* **TASK INSTRUCTIONS**
Nothing but the images should be left out when the entries are restated word for word.

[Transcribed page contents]
============================================================

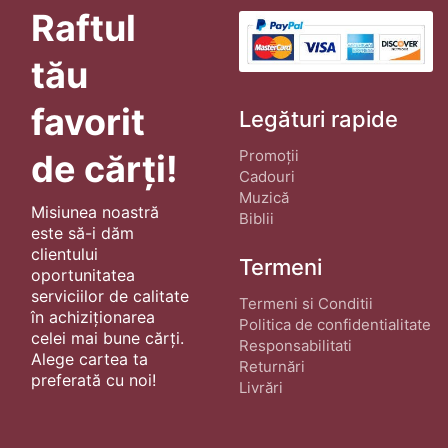
Raftul
tău
favorit
Legături rapide
Promoții
de cărți!
Cadouri
Muzică
Misiunea noastră
Biblii
este să-i dăm
clientului
Termeni
oportunitatea
serviciilor de calitate
Termeni si Conditii
în achiziționarea
Politica de confidentialitate
celei mai bune cărți.
Responsabilitati
Alege cartea ta
Returnări
preferată cu noi!
Livrări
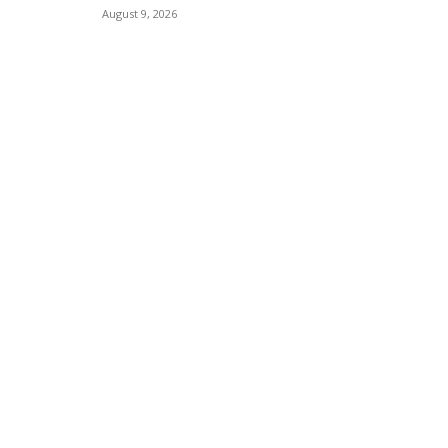
August 9, 2026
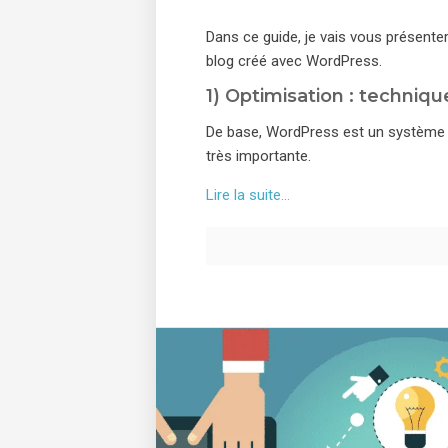
Dans ce guide, je vais vous présente
blog créé avec WordPress.
1) Optimisation : techniq
De base, WordPress est un système a
très importante.
Lire la suite…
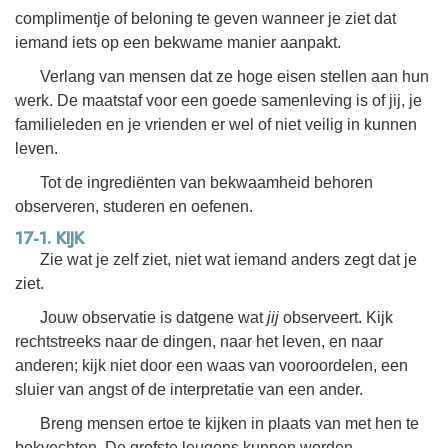
complimentje of beloning te geven wanneer je ziet dat
iemand iets op een bekwame manier aanpakt.
Verlang van mensen dat ze hoge eisen stellen aan hun
werk. De maatstaf voor een goede samenleving is of jij, je
familieleden en je vrienden er wel of niet veilig in kunnen
leven.
Tot de ingrediënten van bekwaamheid behoren
observeren, studeren en oefenen.
17-1. KIJK
Zie wat je zelf ziet, niet wat iemand anders zegt dat je
ziet.
Jouw observatie is datgene wat
jij
observeert. Kijk
rechtstreeks naar de dingen, naar het leven, en naar
anderen; kijk niet door een waas van vooroordelen, een
sluier van angst of de interpretatie van een ander.
Breng mensen ertoe te kijken in plaats van met hen te
bekvechten. De grofste leugens kunnen worden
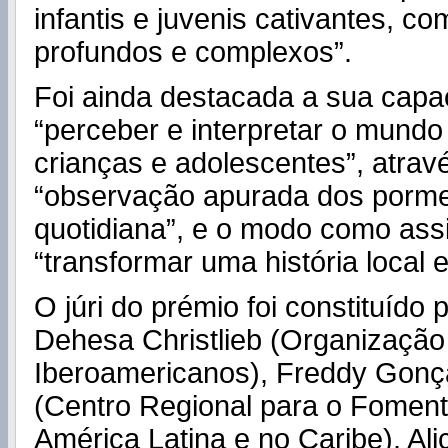
infantis e juvenis cativantes, c
profundos e complexos”.
Foi ainda destacada a sua capa
“perceber e interpretar o mundo 
crianças e adolescentes”, atra
“observação apurada dos porme
quotidiana”, e o modo como as
“transformar uma história local 
O júri do prémio foi constituído
Dehesa Christlieb (Organização
Iberoamericanos), Freddy Gonça
(Centro Regional para o Foment
América Latina e no Caribe), Ali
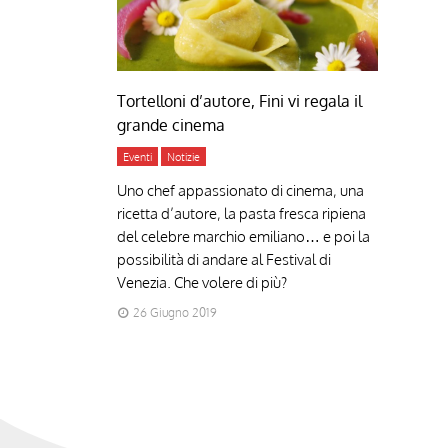
Tortelloni d’autore, Fini vi regala il
grande cinema
Eventi
Notizie
Uno chef appassionato di cinema, una
ricetta d’autore, la pasta fresca ripiena
del celebre marchio emiliano… e poi la
possibilità di andare al Festival di
Venezia. Che volere di più?
26 Giugno 2019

============================================================

* **RESPONSE TO THE TASK**
Raftul
tău
favorit
Legături rapide
Promoții
de cărți!
Cadouri
Muzică
Misiunea noastră
Biblii
este să-i dăm
clientului
Termeni
oportunitatea
serviciilor de calitate
Termeni si Conditii
în achiziționarea
Politica de confidentialitate
celei mai bune cărți.
Responsabilitati
Alege cartea ta
Returnări
preferată cu noi!
Livrări
August 9, 2026
Dans ce guide, je vais vous présente
blog créé avec WordPress.
1) Optimisation : techniq
De base, WordPress est un système a
très importante.
Lire la suite…
complimentje of beloning te geven wanneer je ziet dat
iemand iets op een bekwame manier aanpakt.
Verlang van mensen dat ze hoge eisen stellen aan hun
werk. De maatstaf voor een goede samenleving is of jij, je
familieleden en je vrienden er wel of niet veilig in kunnen
leven.
Tot de ingrediënten van bekwaamheid behoren
observeren, studeren en oefenen.
17-1. KIJK
Zie wat je zelf ziet, niet wat iemand anders zegt dat je
ziet.
Jouw observatie is datgene wat
jij
observeert. Kijk
rechtstreeks naar de dingen, naar het leven, en naar
anderen; kijk niet door een waas van vooroordelen, een
sluier van angst of de interpretatie van een ander.
Breng mensen ertoe te kijken in plaats van met hen te
bekvechten. De grofste leugens kunnen worden
infantis e juvenis cativantes, c
profundos e complexos”.
Foi ainda destacada a sua capa
“perceber e interpretar o mundo 
crianças e adolescentes”, atra
“observação apurada dos porme
quotidiana”, e o modo como as
“transformar uma história local 
O júri do prémio foi constituído
Dehesa Christlieb (Organização
Iberoamericanos), Freddy Gonça
(Centro Regional para o Foment
América Latina e no Caribe), Ali
Tortelloni d’autore, Fini vi regala il
grande cinema
Eventi
Notizie
Uno chef appassionato di cinema, una
ricetta d’autore, la pasta fresca ripiena
del celebre marchio emiliano… e poi la
possibilità di andare al Festival di
Venezia. Che volere di più?
26 Giugno 2019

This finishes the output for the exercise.